What is this blog?

The purpose of this blog is to allow me to record my journey, the formation of the No New Wars organisation (whatever form that may take), the Eleven Eleven Twenty-Eighteen campaign and the supporting resources and networks of people and organisations.

This idea crystallised for me in 2012 when I decided it was not enough to be angry about wars being started in my name (that is, by my government) that I could not prevent.  Instead I would do something.  Not march with a banner, or send a letter to my MP, or write to the embassy of the enemy state, but instead stop the war in the first place.

I realised that I could not stop foreign countries starting wars.  But I can do something to influence my own government.  I could start a movement that makes it clear to our politicians that we do not want war, and that we will make them pay if they start one.

In a democracy we have only one tool available: our vote.  If enough of us pledge to remove our vote from any politician promoting an unjust, illegal or unnecessary war and to instead give that vote to an opponent, then we can make the politicians and major political parties too frightened to want to start a war.

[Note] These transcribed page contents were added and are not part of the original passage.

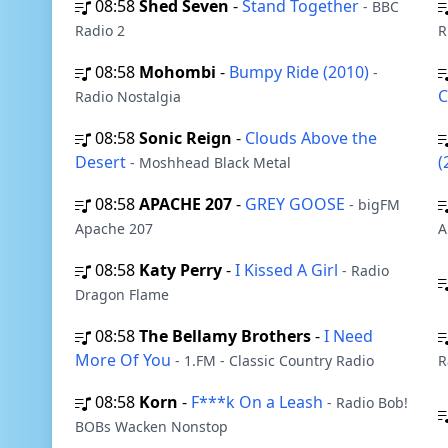
08:58
Shed Seven
-
Stand Together
- BBC
Radio 2
R
08:58
Mohombi
-
Bumpy Ride (2010)
-
Radio Nostalgia
08:58
Sonic Reign
-
Clouds Above the
Desert
(
- Moshhead Black Metal
08:58
APACHE 207
-
GREY GOOSE
- bigFM
Apache 207
A
08:58
Katy Perry
-
I Kissed A Girl
- Radio
Dragon Flame
08:58
The Bellamy Brothers
-
I Need
More Of You
- 1.FM - Classic Country Radio
R
08:58
Korn
-
F***k On a Leash
- Radio Bob!
BOBs Wacken Nonstop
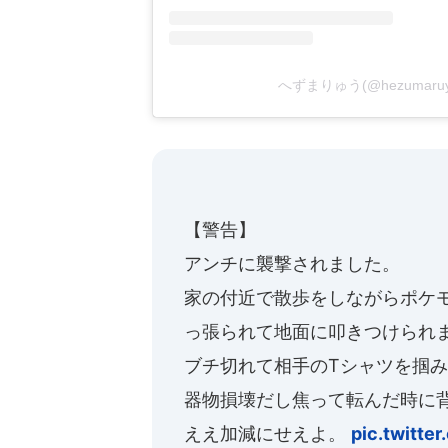
へずまりゅう(@hezumar
【警告】
アンチに襲撃されました。
家の付近で散歩をしながらポケ
っ張られて地面に叩きつけられ
ブチ切れて相手のTシャツを掴
器物損壊だし焦って転んだ時に
ええ加減にせえよ。
pic.twitt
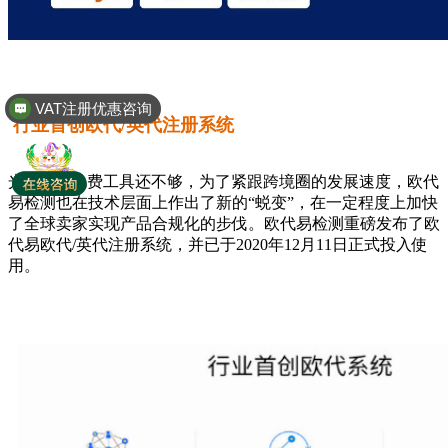
VAT注册优惠咨询
行业首创欧代/英代注册系统
全球商标专利注册
光有DoC免费工具还不够，为了紧跟跨境圈的发展速度，欧代
易检测也在技术层面上作出了新的“蜕变”，在一定程度上加快
了全球卖家实现产品合规化的步伐。欧代易检测重磅发布了欧
代易欧代/英代注册系统，并已于2020年12月11日正式投入使
用。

It does not even need many of us to sign up to this.  In many constituencies it would only take about half of the MP’s majority to take the pledge to make the MP realise their next election might be their last.  And if people who do not vote – which is most of us – sign this pledge saying we will turn up and make a protest vote, it will make the political parties sit up and think about the consequences of the actions of a few war mongers.

I haven’t done the sums in detail, but if this campaign had been in place by 2003 when the 2nd Gulf War started, and if just 1% of the electorate had signed this pledge, then 170,00 non-voters voting against Labour plus 1% of Labour voters voting for either of the other major parties, would have resulted in Labour losing the 2005 General Election.

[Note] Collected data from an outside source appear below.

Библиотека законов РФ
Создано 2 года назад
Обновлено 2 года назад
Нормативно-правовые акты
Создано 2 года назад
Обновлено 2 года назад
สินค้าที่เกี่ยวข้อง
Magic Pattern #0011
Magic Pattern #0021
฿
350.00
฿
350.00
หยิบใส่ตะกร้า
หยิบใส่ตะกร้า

Between 750,000 (Police figures) and 2,000,000 (organisers’ figures) people marched in London alone to protest against the 2nd Gulf War.  Just 400,000 registered voters making a pledge would have more effect.

We actually can stop wars from starting by targeting the real cause: politicians who want to start a war.  By telling them we as voters will end their political career and wreck their party’s future prospects of power at the same time.

Would you consider war prevention a big enough cause to change your vote, or to make you go out and vote?